San Fran's 'Flagging in the Park'
Flagging in the Park, the celebratory fabric-spinning party and commemoration, returns to the National AIDS Memorial Grove next Saturday, July 26. A combination of festive outdoor event and fundraiser, the roots of the swirling tie-dyed dance form goes back to the earliest days of gay culture, and even decades before.
For organizer Xavier Caylor, flagging brought him to San Francisco. And while he almost left his heart here, he's become devoted to these events.
After learning the basics of the movement form in 1997 on Will Rogers Beach in Santa Monica, Caylor visited San Francisco, fell in love with a man, and the city, and has since been an integral part of the events for more than a decade.
"I fell in love through flagging, so it has a special place in my heart," said Caylor, who has co-produced most of the events, and also works as an American Sign Language interpreter. This year, Grass Roots Gay Rights West (the Real Bad dance event producers) is working with the flaggers on a series of fundraisers for local AIDS/HIV nonprofits.
Colorful flags and dance music in an otherwise quiet park landscaped specifically to commemorate those lost to AIDS may seem incongruous to some. But for the tribe of flaggers, poi dancers and their friends, it's a perfect union of the somber, the celebratory, and yes, even the sexy.
"Our pre-Dore event is annually the biggest," said Caylor of the well-timed midsummer event that's scheduled a day before the Up Your Alley Street Fair in South of Market. "So many people are in town for that, and there is a loose connection between flaggers and the leather community. There's even a term, 'flag daddy,' for the person who taught you how to flag."
With more than 100 attendees dancing, picnicking, even blowing giant bubbles, the events draw people of all ages, from seniors to parents with small children and dogs.
There have been variations, including earlier versions that were held in other parks. But with sound permits and distractions in other parks, the event has all but settled in with the AIDS Grove.

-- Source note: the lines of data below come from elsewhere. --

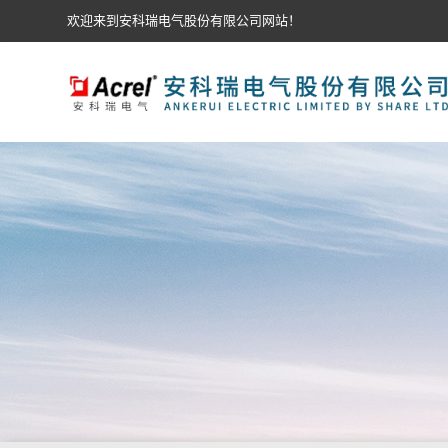
欢迎来到安科瑞电气股份有限公司网站！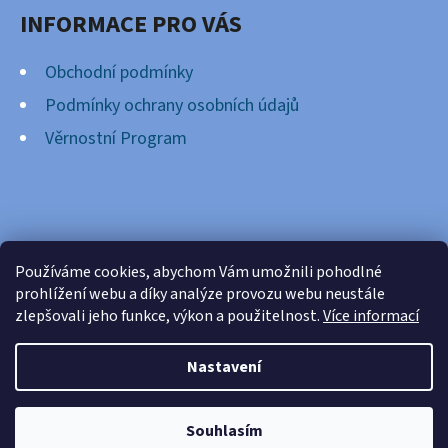
INFORMACE PRO VÁS
Obchodní podmínky
Podmínky ochrany osobních údajů
Věrnostní Program
FACEBOOK
Používáme cookies, abychom Vám umožnili pohodlné
prohlížení webu a díky analýze provozu webu neustále
zlepšovali jeho funkce, výkon a použitelnost.
Více informací
Nastavení
Vytvořil Shoptet
Copyright 2026
Cardsnation.cz
. Všechna práva
Souhlasím
vyhrazena.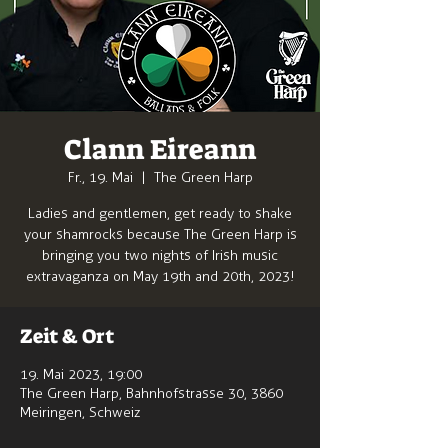
Clann Eireann
Fr., 19. Mai
  |  
The Green Harp
Ladies and gentlemen, get ready to shake
your shamrocks because The Green Harp is
bringing you two nights of Irish music
extravaganza on May 19th and 20th, 2023!
Zeit & Ort
19. Mai 2023, 19:00
The Green Harp, Bahnhofstrasse 30, 3860
Meiringen, Schweiz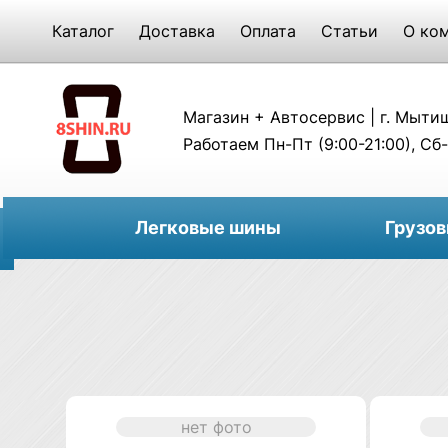
Каталог
Доставка
Оплата
Статьи
О ко
Магазин + Автосервис | г. Мытищи
Работаем Пн-Пт (9:00-21:00), Сб-
Легковые шины
Грузо
нет фото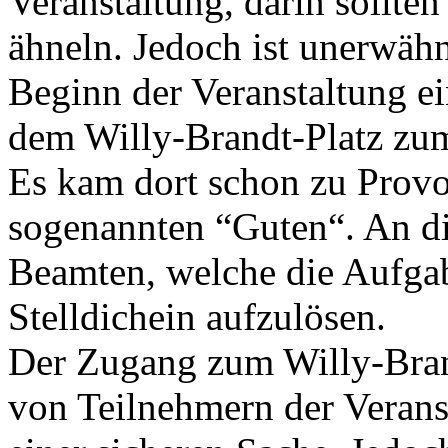
Veranstaltung, darin sollten
ähneln. Jedoch ist unerwähn
Beginn der Veranstaltung 
dem Willy-Brandt-Platz zu
Es kam dort schon zu Prov
sogenannten “Guten“. An d
Beamten, welche die Aufga
Stelldichein aufzulösen.
Der Zugang zum Willy-Bran
von Teilnehmern der Verans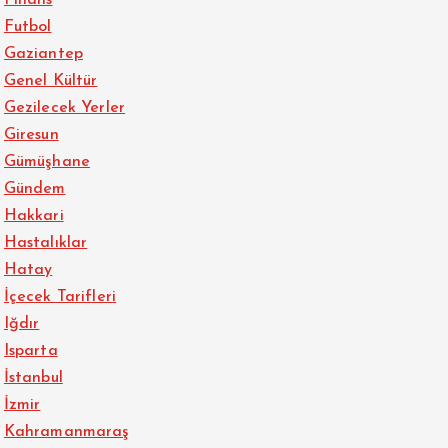
Finans
Futbol
Gaziantep
Genel Kültür
Gezilecek Yerler
Giresun
Gümüşhane
Gündem
Hakkari
Hastalıklar
Hatay
İçecek Tarifleri
Iğdır
Isparta
İstanbul
İzmir
Kahramanmaraş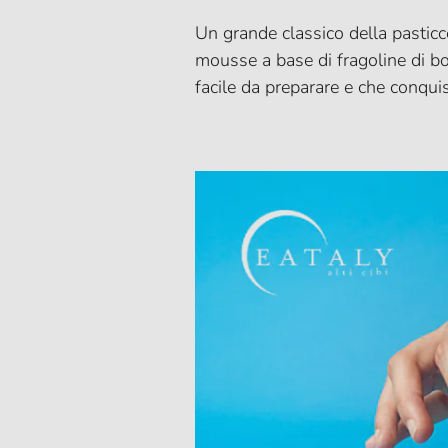
Un grande classico della pasticcer
mousse a base di fragoline di bos
facile da preparare e che conqui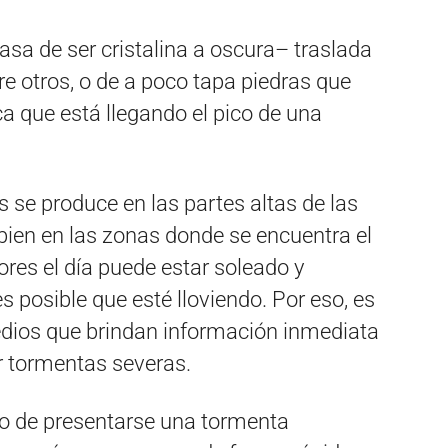
sa de ser cristalina a oscura– traslada
e otros, o de a poco tapa piedras que
ca que está llegando el pico de una
s se produce en las partes altas de las
 bien en las zonas donde se encuentra el
ores el día puede estar soleado y
s posible que esté lloviendo. Por eso, es
edios que brindan información inmediata
r tormentas severas.
so de presentarse una tormenta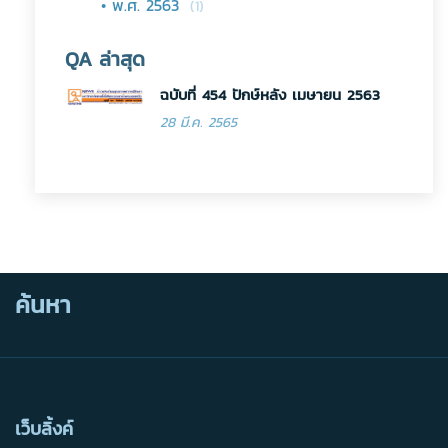
• พ.ศ. 2563
(1)
QA ล่าสุด
ฉบับที่ 454 ปักษ์หลัง เมษายน 2563
28 มี.ค. 2565
ค้นหา
เว็บลิ้งค์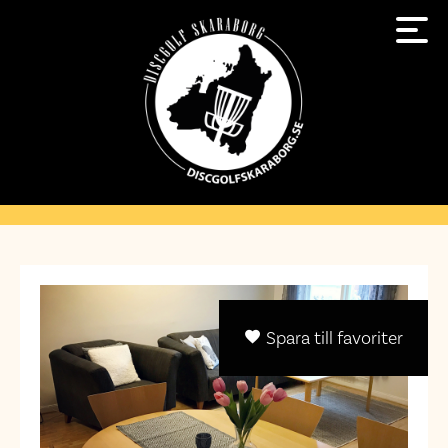
Spara till favoriter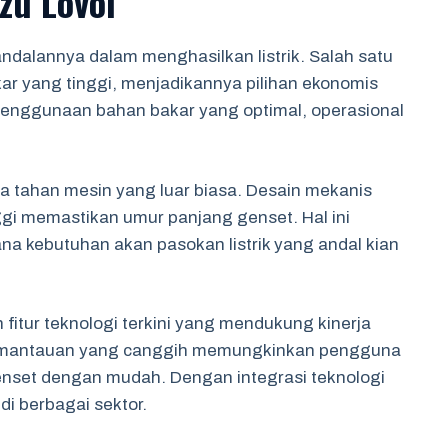
zu Lovol
andalannya dalam menghasilkan listrik. Salah satu
ar yang tinggi, menjadikannya pilihan ekonomis
enggunaan bahan bakar yang optimal, operasional
ya tahan mesin yang luar biasa. Desain mekanis
gi memastikan umur panjang genset. Hal ini
ana kebutuhan akan pasokan listrik yang andal kian
 fitur teknologi terkini yang mendukung kinerja
 pemantauan yang canggih memungkinkan pengguna
nset dengan mudah. Dengan integrasi teknologi
 di berbagai sektor.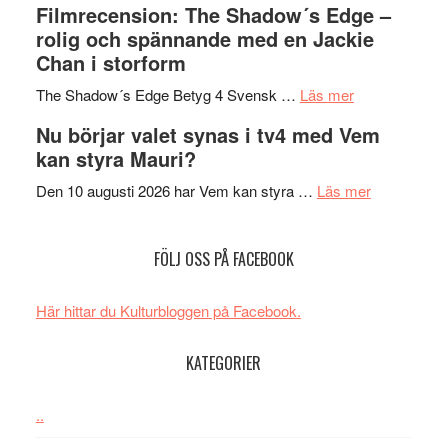
Filmrecension: The Shadow´s Edge –
bjuder
Roland
på
rolig och spännande med en Jackie
in
Pöntinen
Chan i storform
till
avslutar
om
sång,
Scensommar
The Shadow´s Edge Betyg 4 Svensk …
Läs mer
Filmrecension
musik,
på
Nu börjar valet synas i tv4 med Vem
The
samtal
Artipelag
kan styra Mauri?
Shadow
och
´s
teater
om
Den 10 augusti 2026 har Vem kan styra …
Läs mer
Edge
Nu
–
börjar
FÖLJ OSS PÅ FACEBOOK
rolig
valet
och
synas
spännande
i
Här hittar du Kulturbloggen på Facebook.
med
tv4
en
med
KATEGORIER
Jackie
Vem
Chan
kan
..
i
styra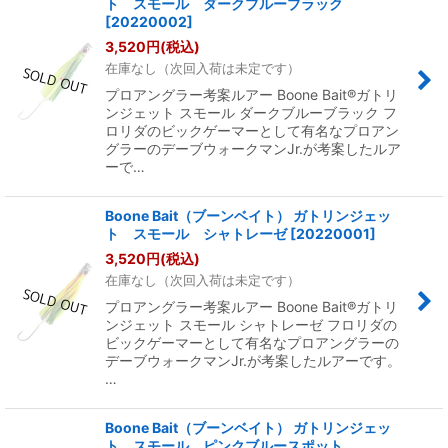
ト スモール ダークブルーブラック
[
20220002
]
3,520
円
(税込)
在庫なし（次回入荷は未定です）
プロアングラー考案ルアー Boone Bait®ガトリ
ンジェット スモール ダークブルーブラック フ
ロリダのビックゲーマーとして有名なプロアン
グラーのデーブウォークマンJr.が考案したルア
ーで…
Boone Bait（ブーンベイト） ガトリンジェッ
ト スモール シャトレーゼ
[
20220001
]
3,520
円
(税込)
在庫なし（次回入荷は未定です）
プロアングラー考案ルアー Boone Bait®ガトリ
ンジェット スモール シャトレーゼ フロリダの
ビックゲーマーとして有名なプロアングラーの
デーブウォークマンJr.が考案したルアーです。
…
Boone Bait（ブーンベイト） ガトリンジェッ
ト スモール ピンクブルースポット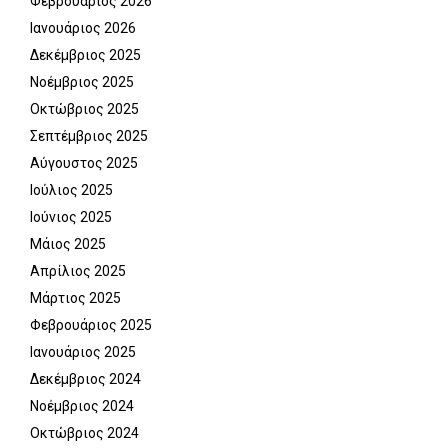
Φεβρουάριος 2026
Ιανουάριος 2026
Δεκέμβριος 2025
Νοέμβριος 2025
Οκτώβριος 2025
Σεπτέμβριος 2025
Αύγουστος 2025
Ιούλιος 2025
Ιούνιος 2025
Μάιος 2025
Απρίλιος 2025
Μάρτιος 2025
Φεβρουάριος 2025
Ιανουάριος 2025
Δεκέμβριος 2024
Νοέμβριος 2024
Οκτώβριος 2024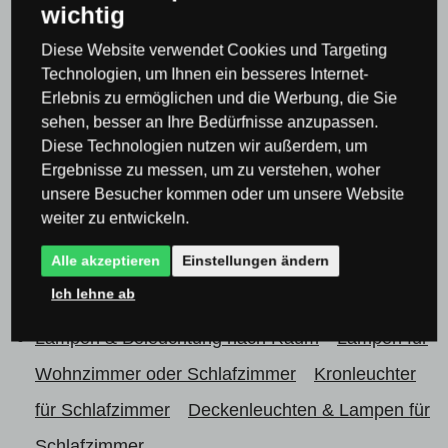
wichtig
Deckenaufbauleuchten
Deckenleuchten & Deckenlampen
Diese Website verwendet Cookies und Targeting
Technologien, um Ihnen ein besseres Internet-
Aufbauleuchten & Lampen
Erlebnis zu ermöglichen und die Werbung, die Sie
Lampen & Beleuchtung nach Raum
Lampen für
sehen, besser an Ihre Bedürfnisse anzupassen.
Diese Technologien nutzen wir außerdem, um
Wohnzimmer oder Schlafzimmer
Ergebnisse zu messen, um zu verstehen, woher
Lampen & Beleuchtung nach Raum
Lampen für
unsere Besucher kommen oder um unsere Website
weiter zu entwickeln.
Wohnzimmer oder Schlafzimmer
Kronleuchter
Alle akzeptieren
Einstellungen ändern
für Schlafzimmer
Moderne Kronleuchter für das
Ich lehne ab
Schlafzimmer
Lampen & Beleuchtung nach Raum
Lampen für
Wohnzimmer oder Schlafzimmer
Kronleuchter
für Schlafzimmer
Deckenleuchten & Lampen für
Schlafzimmer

"A DJ producer took the event over in 2003 and 2004, and produced his own version in Dolores Park," said Caylor, who took over the producer reigns in 2005. In the past few years the events have raised thousands, including for the AIDS Grove itself, which is this year's beneficiary.
Three years ago, Caylor had a chat with Damron's Guide publisher Gina Gatta while at a Play T-Dance fundraiser, a quarterly dance event where flaggers are also popular. By coordinating flagging events with popular DJs' local visits, they've been able to get big names to volunteer for the fundraisers. Next week's event features New York DJ Warren Gluck, whose talents go back to the days of the legendary Saint parties.
The roots of flagging in the gay community are varied, according to sources.
"I've heard different stories and tales from the 1970s," said Caylor. "But there is a connection to the leather community. Usually, the people who had the balls enough to wear leather were also the ones to dance with fabric."
The emerging circuit scene also popularized flagging in the 1990s. "There was more cross-pollination then," said Caylor. "These days, we all tend to label ourselves. But it is a loving, giving community."
Caylor is featured in Wolfgang Busch's 2011 documentary "Flow Affair, the Evolution of Flow Arts." The film charts the New York, Chicago and San Francisco scenes, and in several interviews, shows why and how the dance form remains. From fire-dancing Burning Man devotees, to Fire Island gays surviving AIDS, the dance form itself presents a sort of meditation for participants.
With small weights sewn into the hems, designers create flags in a variety of shapes, but most opt for a manageable two-handed pair. Accomplishing a rippling flow of movement is not easy, and can't be forced. In nightclubs, often a little black light creates a magical effect.
That lighting and flow goes back decades before the emerging gay culture. Caylor reminded me of the first modern fabric choreographer, Loie Fuller. The Chicago-born dancer (1862-1928) who worked in vaudeville, burlesque and eventually the Folies Bergere, became internationally known for her magical flowing fabric performances. Fuller even became the human embodiment of the Art Nouveau movement.